__What is needed__.
Would you restate each line of the data below word for word, without its pictures?

__Records supplied__.
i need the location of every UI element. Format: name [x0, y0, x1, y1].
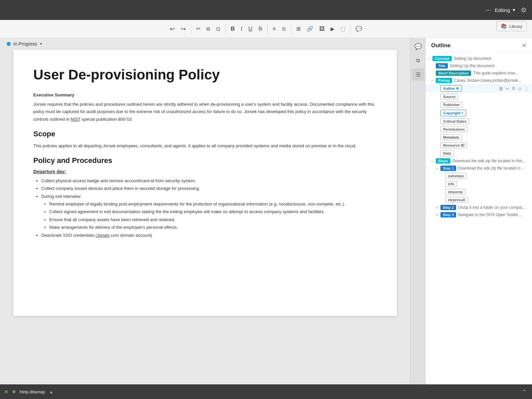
bottom-tab-icon: ■ — [12, 389, 16, 395]
tree-node-info[interactable]: info — [426, 180, 532, 188]
bottom-bar: ✕ ■ Help.ditamap ▲ ⌃ — [0, 384, 532, 399]
tree-node-resource-id[interactable]: Resource ID — [426, 141, 532, 149]
collapse-short-desc — [431, 71, 436, 75]
toolbar-separator-4 — [291, 24, 291, 34]
tree-node-source[interactable]: Source — [426, 93, 532, 101]
tree-node-prolog[interactable]: − Prolog Casey Jordan<casey.jordan@jorse… — [426, 77, 532, 84]
tree-node-step1[interactable]: − Step 1 Download the sdk.zip file locat… — [426, 165, 532, 172]
tag-permissions: Permissions — [440, 126, 467, 132]
layers-sidebar-btn[interactable]: ⧉ — [412, 55, 424, 66]
scope-heading: Scope — [33, 130, 377, 138]
text-step1: Download the sdk.zip file located in ... — [458, 166, 525, 171]
unordered-list-button[interactable]: ≡ — [270, 25, 278, 33]
tag-data: Data — [440, 150, 454, 156]
tree-node-substeps[interactable]: substeps — [426, 172, 532, 180]
paste-button[interactable]: ⊡ — [214, 25, 223, 33]
status-chevron[interactable]: ▾ — [40, 42, 42, 46]
text-step3: Navigate to the DITA Open Toolkit ... — [458, 212, 522, 217]
author-copy-btn[interactable]: ⧉ — [511, 85, 516, 91]
collapse-resource-id — [436, 143, 440, 147]
tag-info: info — [445, 181, 457, 187]
tree-node-metadata[interactable]: Metadata — [426, 133, 532, 141]
table-button[interactable]: ⊞ — [294, 24, 303, 33]
collapse-prolog[interactable]: − — [431, 78, 436, 82]
top-bar: — Editing ▾ ⚙ — [0, 0, 532, 20]
author-cut-btn[interactable]: ✂ — [505, 85, 510, 91]
collapse-steps[interactable]: − — [431, 159, 436, 163]
undo-button[interactable]: ↩ — [167, 24, 177, 34]
redo-button[interactable]: ↪ — [178, 24, 188, 34]
outline-close-button[interactable]: ✕ — [522, 42, 527, 49]
special-button[interactable]: ⬚ — [338, 25, 348, 33]
media-button[interactable]: ▶ — [328, 25, 337, 33]
tag-author: Author⊕ — [440, 85, 462, 92]
tag-step3: Step 3 — [440, 212, 456, 217]
sidebar-icons: 💬 ⧉ ☰ — [410, 38, 425, 384]
author-more-btn[interactable]: ⋮ — [524, 85, 530, 91]
collapse-data — [436, 151, 440, 155]
tree-node-step2[interactable]: + Step 2 Unzip it into a folder on your … — [426, 204, 532, 211]
copyright-plus-icon: + — [461, 111, 463, 115]
editor-status-bar: In Progress ▾ — [0, 38, 410, 50]
collapse-step2[interactable]: + — [436, 205, 440, 209]
bottom-expand-button[interactable]: ⌃ — [522, 388, 527, 396]
text-steps: Download the sdk.zip file located in thi… — [452, 159, 525, 163]
status-label: In Progress — [13, 41, 37, 47]
executive-summary-heading: Executive Summary — [33, 92, 377, 97]
tree-node-stepresult[interactable]: stepresult — [426, 196, 532, 204]
cut-button[interactable]: ✂ — [194, 24, 203, 33]
tag-short-desc: Short Description — [436, 70, 471, 76]
tag-copyright: Copyright+ — [440, 110, 466, 116]
bottom-tab-arrow[interactable]: ▲ — [49, 389, 53, 394]
ordered-list-button[interactable]: ≣ — [279, 24, 288, 33]
gear-icon[interactable]: ⚙ — [521, 6, 527, 14]
author-duplicate-btn[interactable]: 🗆 — [517, 85, 523, 91]
tree-node-short-desc[interactable]: Short Description This gude explains how… — [426, 69, 532, 77]
editing-label: Editing — [495, 7, 510, 13]
collapse-step3[interactable]: + — [436, 213, 440, 217]
tree-node-title[interactable]: Title Setting Up this document — [426, 62, 532, 69]
collapse-title — [431, 64, 436, 68]
bottom-close-button[interactable]: ✕ — [4, 389, 8, 395]
tree-node-copyright[interactable]: Copyright+ — [426, 109, 532, 117]
comments-sidebar-btn[interactable]: 💬 — [412, 41, 424, 53]
bold-button[interactable]: B — [228, 24, 237, 34]
editing-dropdown[interactable]: Editing ▾ — [495, 7, 517, 13]
tree-node-data[interactable]: Data — [426, 149, 532, 157]
tree-node-stepxmp[interactable]: stepxmp — [426, 188, 532, 196]
tree-node-permissions[interactable]: Permissions — [426, 125, 532, 133]
italic-button[interactable]: I — [238, 24, 245, 34]
collapse-substeps — [440, 174, 445, 178]
tag-source: Source — [440, 94, 458, 100]
collapse-permissions — [436, 127, 440, 131]
tree-node-step3[interactable]: + Step 3 Navigate to the DITA Open Toolk… — [426, 211, 532, 218]
link-button[interactable]: 🔗 — [304, 24, 316, 33]
tag-critical-dates: Critical Dates — [440, 118, 469, 124]
outline-sidebar-btn[interactable]: ☰ — [412, 68, 424, 80]
image-button[interactable]: 🖼 — [317, 25, 327, 33]
library-button[interactable]: 📚 Library — [496, 21, 527, 31]
copy-button[interactable]: ⧉ — [204, 25, 212, 33]
collapse-info — [440, 182, 445, 186]
editor-area[interactable]: In Progress ▾ User De-provisioning Polic… — [0, 38, 410, 384]
collapse-critical-dates — [436, 119, 440, 123]
tag-substeps: substeps — [445, 173, 466, 179]
underline-button[interactable]: U — [246, 24, 255, 34]
tree-node-author[interactable]: Author⊕ 🗑 ✂ ⧉ 🗆 ⋮ — [426, 84, 532, 93]
collapse-step1[interactable]: − — [436, 166, 440, 170]
tree-node-steps[interactable]: − Steps Download the sdk.zip file locate… — [426, 157, 532, 165]
author-delete-btn[interactable]: 🗑 — [498, 85, 504, 91]
outline-title: Outline — [431, 42, 451, 49]
collapse-copyright — [436, 111, 440, 115]
tag-stepxmp: stepxmp — [445, 189, 465, 195]
strikethrough-button[interactable]: S — [256, 24, 264, 34]
tree-node-critical-dates[interactable]: Critical Dates — [426, 117, 532, 125]
tag-resource-id: Resource ID — [440, 142, 467, 148]
collapse-concept[interactable]: − — [428, 57, 432, 61]
comment-button[interactable]: 💬 — [353, 24, 365, 33]
tree-node-publisher[interactable]: Publisher — [426, 101, 532, 109]
executive-summary-text: Jorsek requires that the policies and pr… — [33, 101, 377, 123]
jorsec-link: Jorsec — [97, 233, 110, 238]
collapse-publisher — [436, 103, 440, 107]
tree-node-concept[interactable]: − Concept Setting Up document — [426, 55, 532, 62]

__Response to this exercise__.
i need the location of every UI element. Format: name [x0, y0, x1, y1].
bottom-tab-icon: ■ — [12, 389, 16, 395]
tree-node-info[interactable]: info — [426, 180, 532, 188]
bottom-bar: ✕ ■ Help.ditamap ▲ ⌃ — [0, 384, 532, 399]
tree-node-resource-id[interactable]: Resource ID — [426, 141, 532, 149]
collapse-short-desc — [431, 71, 436, 75]
toolbar-separator-4 — [291, 24, 291, 34]
tree-node-source[interactable]: Source — [426, 93, 532, 101]
tree-node-prolog[interactable]: − Prolog Casey Jordan<casey.jordan@jorse… — [426, 77, 532, 84]
tree-node-step1[interactable]: − Step 1 Download the sdk.zip file locat… — [426, 165, 532, 172]
tag-permissions: Permissions — [440, 126, 467, 132]
layers-sidebar-btn[interactable]: ⧉ — [412, 55, 424, 66]
scope-heading: Scope — [33, 130, 377, 138]
text-step1: Download the sdk.zip file located in ... — [458, 166, 525, 171]
unordered-list-button[interactable]: ≡ — [270, 25, 278, 33]
tag-data: Data — [440, 150, 454, 156]
tree-node-substeps[interactable]: substeps — [426, 172, 532, 180]
paste-button[interactable]: ⊡ — [214, 25, 223, 33]
status-chevron[interactable]: ▾ — [40, 42, 42, 46]
text-step3: Navigate to the DITA Open Toolkit ... — [458, 212, 522, 217]
author-copy-btn[interactable]: ⧉ — [511, 85, 516, 91]
collapse-resource-id — [436, 143, 440, 147]
tag-info: info — [445, 181, 457, 187]
tree-node-metadata[interactable]: Metadata — [426, 133, 532, 141]
table-button[interactable]: ⊞ — [294, 24, 303, 33]
collapse-prolog[interactable]: − — [431, 78, 436, 82]
top-bar: — Editing ▾ ⚙ — [0, 0, 532, 20]
author-cut-btn[interactable]: ✂ — [505, 85, 510, 91]
collapse-steps[interactable]: − — [431, 159, 436, 163]
undo-button[interactable]: ↩ — [167, 24, 177, 34]
redo-button[interactable]: ↪ — [178, 24, 188, 34]
outline-close-button[interactable]: ✕ — [522, 42, 527, 49]
special-button[interactable]: ⬚ — [338, 25, 348, 33]
media-button[interactable]: ▶ — [328, 25, 337, 33]
tag-author: Author⊕ — [440, 85, 462, 92]
tag-step3: Step 3 — [440, 212, 456, 217]
sidebar-icons: 💬 ⧉ ☰ — [410, 38, 425, 384]
author-more-btn[interactable]: ⋮ — [524, 85, 530, 91]
collapse-data — [436, 151, 440, 155]
tree-node-step2[interactable]: + Step 2 Unzip it into a folder on your … — [426, 204, 532, 211]
copyright-plus-icon: + — [461, 111, 463, 115]
editor-status-bar: In Progress ▾ — [0, 38, 410, 50]
collapse-step2[interactable]: + — [436, 205, 440, 209]
bottom-expand-button[interactable]: ⌃ — [522, 388, 527, 396]
text-steps: Download the sdk.zip file located in thi… — [452, 159, 525, 163]
status-label: In Progress — [13, 41, 37, 47]
executive-summary-heading: Executive Summary — [33, 92, 377, 97]
tree-node-stepresult[interactable]: stepresult — [426, 196, 532, 204]
cut-button[interactable]: ✂ — [194, 24, 203, 33]
tag-short-desc: Short Description — [436, 70, 471, 76]
tag-copyright: Copyright+ — [440, 110, 466, 116]
bottom-tab-arrow[interactable]: ▲ — [49, 389, 53, 394]
ordered-list-button[interactable]: ≣ — [279, 24, 288, 33]
gear-icon[interactable]: ⚙ — [521, 6, 527, 14]
author-duplicate-btn[interactable]: 🗆 — [517, 85, 523, 91]
tree-node-short-desc[interactable]: Short Description This gude explains how… — [426, 69, 532, 77]
editing-label: Editing — [495, 7, 510, 13]
collapse-step3[interactable]: + — [436, 213, 440, 217]
tree-node-title[interactable]: Title Setting Up this document — [426, 62, 532, 69]
collapse-title — [431, 64, 436, 68]
bottom-close-button[interactable]: ✕ — [4, 389, 8, 395]
tree-node-copyright[interactable]: Copyright+ — [426, 109, 532, 117]
comments-sidebar-btn[interactable]: 💬 — [412, 41, 424, 53]
bold-button[interactable]: B — [228, 24, 237, 34]
editing-dropdown[interactable]: Editing ▾ — [495, 7, 517, 13]
tree-node-data[interactable]: Data — [426, 149, 532, 157]
tree-node-stepxmp[interactable]: stepxmp — [426, 188, 532, 196]
tree-node-permissions[interactable]: Permissions — [426, 125, 532, 133]
italic-button[interactable]: I — [238, 24, 245, 34]
collapse-substeps — [440, 174, 445, 178]
tag-source: Source — [440, 94, 458, 100]
collapse-permissions — [436, 127, 440, 131]
tree-node-step3[interactable]: + Step 3 Navigate to the DITA Open Toolk… — [426, 211, 532, 218]
link-button[interactable]: 🔗 — [304, 24, 316, 33]
tag-critical-dates: Critical Dates — [440, 118, 469, 124]
outline-sidebar-btn[interactable]: ☰ — [412, 68, 424, 80]
image-button[interactable]: 🖼 — [317, 25, 327, 33]
library-button[interactable]: 📚 Library — [496, 21, 527, 31]
copy-button[interactable]: ⧉ — [204, 25, 212, 33]
collapse-info — [440, 182, 445, 186]
editor-area[interactable]: In Progress ▾ User De-provisioning Polic… — [0, 38, 410, 384]
collapse-critical-dates — [436, 119, 440, 123]
tag-substeps: substeps — [445, 173, 466, 179]
underline-button[interactable]: U — [246, 24, 255, 34]
tree-node-author[interactable]: Author⊕ 🗑 ✂ ⧉ 🗆 ⋮ — [426, 84, 532, 93]
collapse-step1[interactable]: − — [436, 166, 440, 170]
tree-node-steps[interactable]: − Steps Download the sdk.zip file locate… — [426, 157, 532, 165]
author-delete-btn[interactable]: 🗑 — [498, 85, 504, 91]
outline-title: Outline — [431, 42, 451, 49]
collapse-copyright — [436, 111, 440, 115]
tag-stepxmp: stepxmp — [445, 189, 465, 195]
strikethrough-button[interactable]: S — [256, 24, 264, 34]
tree-node-critical-dates[interactable]: Critical Dates — [426, 117, 532, 125]
tag-resource-id: Resource ID — [440, 142, 467, 148]
collapse-concept[interactable]: − — [428, 57, 432, 61]
comment-button[interactable]: 💬 — [353, 24, 365, 33]
tree-node-publisher[interactable]: Publisher — [426, 101, 532, 109]
executive-summary-text: Jorsek requires that the policies and pr… — [33, 101, 377, 123]
jorsec-link: Jorsec — [97, 233, 110, 238]
collapse-publisher — [436, 103, 440, 107]
tree-node-concept[interactable]: − Concept Setting Up document — [426, 55, 532, 62]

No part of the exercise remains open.